### TASK GOAL
From the entries, copy each line that includes "ligó".

### THE DATA

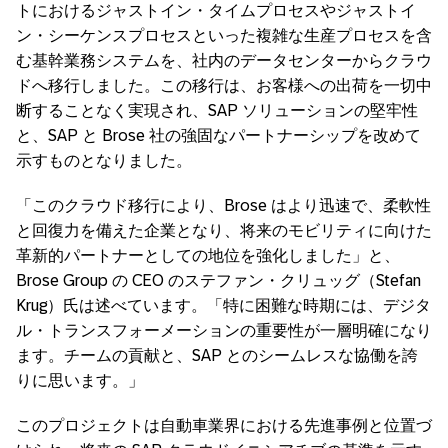
トにおけるジャストイン・タイムプロセスやジャストイ
ン・シーケンスプロセスといった複雑な生産プロセスを含
む基幹業務システムを、社内のデータセンターからクラウ
ドへ移行しました。この移行は、お客様への出荷を一切中
断することなく実現され、SAP ソリューションの堅牢性
と、SAP と Brose 社の強固なパートナーシップを改めて
示すものとなりました。
「このクラウド移行により、Brose はより迅速で、柔軟性
と回復力を備えた企業となり、将来のモビリティに向けた
革新的パートナーとしての地位を強化しました」と、
Brose Group の CEO のステファン・クリュッグ（Stefan
Krug）氏は述べています。「特に困難な時期には、デジタ
ル・トランスフォーメーションの重要性が一層明確になり
ます。チームの貢献と、SAP とのシームレスな協働を誇
りに思います。」
このプロジェクトは自動車業界における先進事例と位置づ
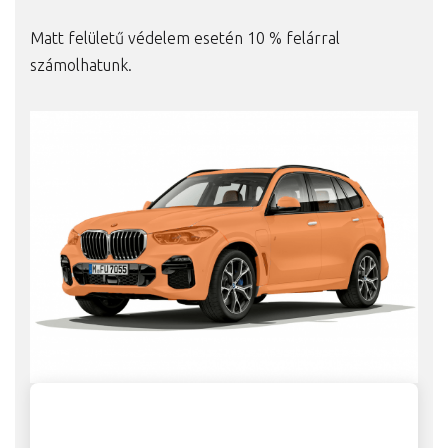
Matt felületű védelem esetén 10 % felárral
számolhatunk.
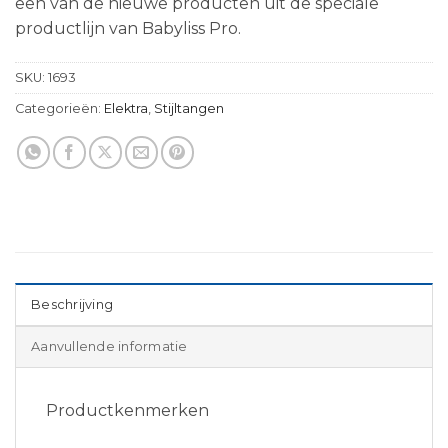
een van de nieuwe producten uit de speciale
productlijn van Babyliss Pro.
SKU:
1693
Categorieën:
Elektra
,
Stijltangen
Beschrijving
Aanvullende informatie
Productkenmerken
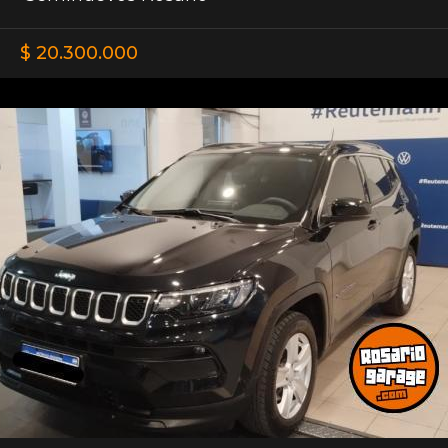
$ 20.300.000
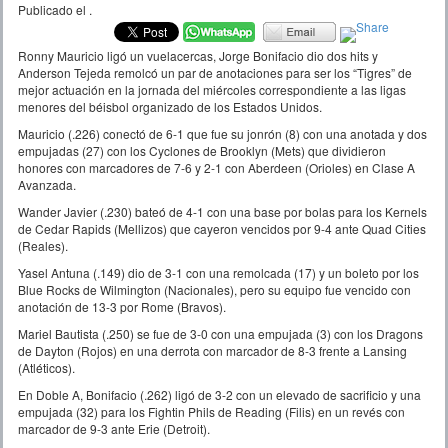
Publicado el
.
Ronny Mauricio ligó un vuelacercas, Jorge Bonifacio dio dos hits y
Anderson Tejeda remolcó un par de anotaciones para ser los “Tigres” de
mejor actuación en la jornada del miércoles correspondiente a las ligas
menores del béisbol organizado de los Estados Unidos.
Mauricio (.226) conectó de 6-1 que fue su jonrón (8) con una anotada y dos
empujadas (27) con los Cyclones de Brooklyn (Mets) que dividieron
honores con marcadores de 7-6 y 2-1 con Aberdeen (Orioles) en Clase A
Avanzada.
Wander Javier (.230) bateó de 4-1 con una base por bolas para los Kernels
de Cedar Rapids (Mellizos) que cayeron vencidos por 9-4 ante Quad Cities
(Reales).
Yasel Antuna (.149) dio de 3-1 con una remolcada (17) y un boleto por los
Blue Rocks de Wilmington (Nacionales), pero su equipo fue vencido con
anotación de 13-3 por Rome (Bravos).
Mariel Bautista (.250) se fue de 3-0 con una empujada (3) con los Dragons
de Dayton (Rojos) en una derrota con marcador de 8-3 frente a Lansing
(Atléticos).
En Doble A, Bonifacio (.262) ligó de 3-2 con un elevado de sacrificio y una
empujada (32) para los Fightin Phils de Reading (Filis) en un revés con
marcador de 9-3 ante Erie (Detroit).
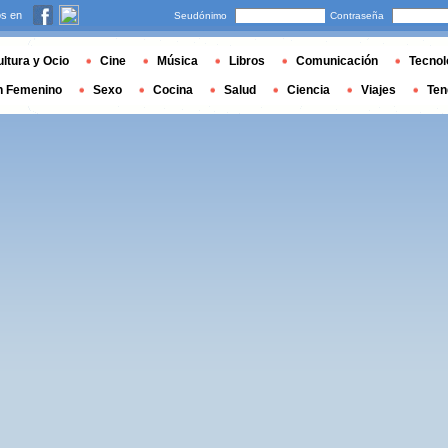
s en
Seudónimo
Contraseña
ltura y Ocio
Cine
Música
Libros
Comunicación
Tecnol
n Femenino
Sexo
Cocina
Salud
Ciencia
Viajes
Ten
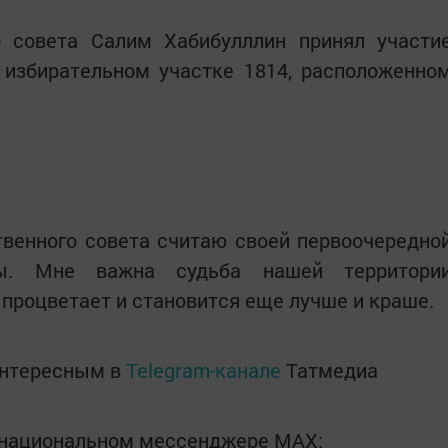
 совета Салим Хабибулллин принял участи
 избирательном участке 1814, расположенно
венного совета считаю своей первоочередно
ы. Мне важна судьба нашей территори
 процветает и становится еще лучше и краше.
интересным в
Telegram-канале
Татмедиа
в национальном мессенджере MАХ:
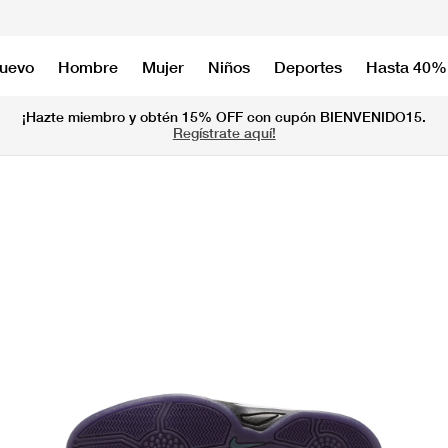
nuevo
Hombre
Mujer
Niños
Deportes
Hasta 40%
¡Hazte miembro y obtén 15% OFF con cupón BIENVENIDO15.
Regístrate aquí!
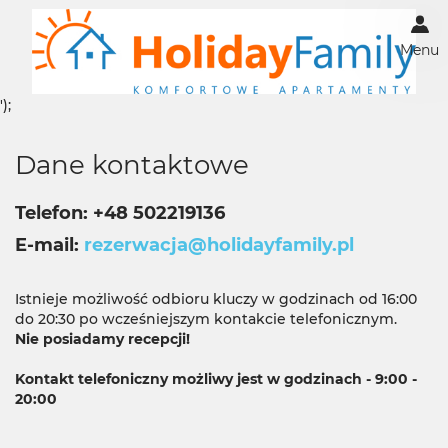
Menu
');
Dane kontaktowe
Telefon
+48 502219136
E-mail
rezerwacja@holidayfamily.pl
Istnieje możliwość odbioru kluczy w godzinach od 16:00
do 20:30 po wcześniejszym kontakcie telefonicznym.
Nie posiadamy recepcji!
Kontakt telefoniczny możliwy jest w godzinach - 9:00 -
20:00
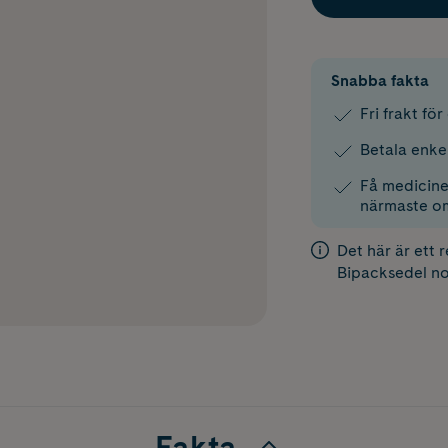
Snabba fakta
Fri frakt fö
Betala enke
Få medicinen
närmaste o
Det här är ett 
Bipacksedel
no
Fakta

### ANSWER SPACE
Ronny Mauricio ligó un vuelacercas, Jorge Bonifacio dio dos hits y
En Doble A, Bonifacio (.262) ligó de 3-2 con un elevado de sacrificio y una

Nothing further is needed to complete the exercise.